I love the Italian Piazza. You find them in every town, big or small. Rome is full of them. They are gentle and filled with human sounds, blended voices and mainly devoid of cars. People stroll in them, they bump into friends, and they talk. Almost always, they are beautiful. You discover them. They spring up at you as you turn a corner. Yesterday I sat in the main Piazza in Ravello -- a stunning space, framed by beautiful old pine trees. Today, I am in Matera, a city carved out of a rock. The main Piazza is a beautiful odd-shaped space with white stone paving. I couldn't help notice how calming it was as I first entered it - quiet muffled voices, gentle sounds of people walking and the colors and sense of space. It lacked of the intrusion cars bring to cities, adding an even more peaceful tone to the space.

My hometown Toronto lacks such spaces. We have areas filled with cafes and lovely restaurants but there are no places where humans can relax, meet up, discuss work, politics, new ideas - where they can bump into each other "par hazard". We have a Piazza modeled on Times Square but a poor replica.
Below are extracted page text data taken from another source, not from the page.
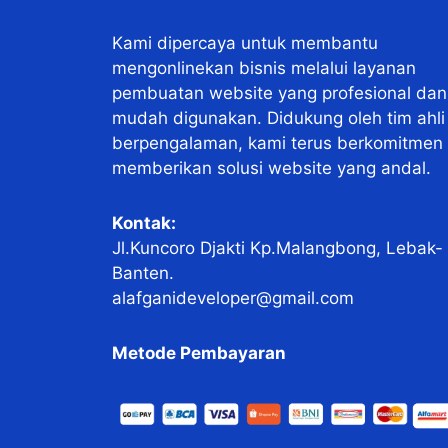
Kami dipercaya untuk membantu
mengonlinekan bisnis melalui layanan
pembuatan website yang profesional dan
mudah digunakan. Didukung oleh tim ahli
berpengalaman, kami terus berkomitmen
memberikan solusi website yang andal.
Kontak:
Jl.Kuncoro Djakti Kp.Malangbong, Lebak-
Banten.
alafganideveloper@gmail.com
Metode Pembayaran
It is noisy, devoid of trees, filled with glaring screens and about as unwelcoming as you can imagine. When I think about our town and Rome or any other Italian town with it's carless Piazzas, its "passegata" every afternoon when the town comes out to walk. Big cities can capture the intimacy of a small city with random carless Piazzas scattered about. They become cities for humans, not cities built on the concept of industrialization. Where are our town planners? What are they thinking when they design and modify our cities? We have moved from the Italian Piazza model to a faceless, high rise, car ridden, noisy environment. We have nowhere to escape, to really hang out. Our kids gravitate to shopping malls, they have nowhere to go except a space designed to get us to consume more than we need.

I have a dream that one day I will take a group of town planners to Italy, from one Piazza to the next. I will feed them well, let them drink good wine, brainwash them, so that when they return to cities like Toronto, they will strive to create the Piazzas for us and turn a heartless, soul-less environment into one where humans will love to be, meet, create, stroll, calm down and enjoy.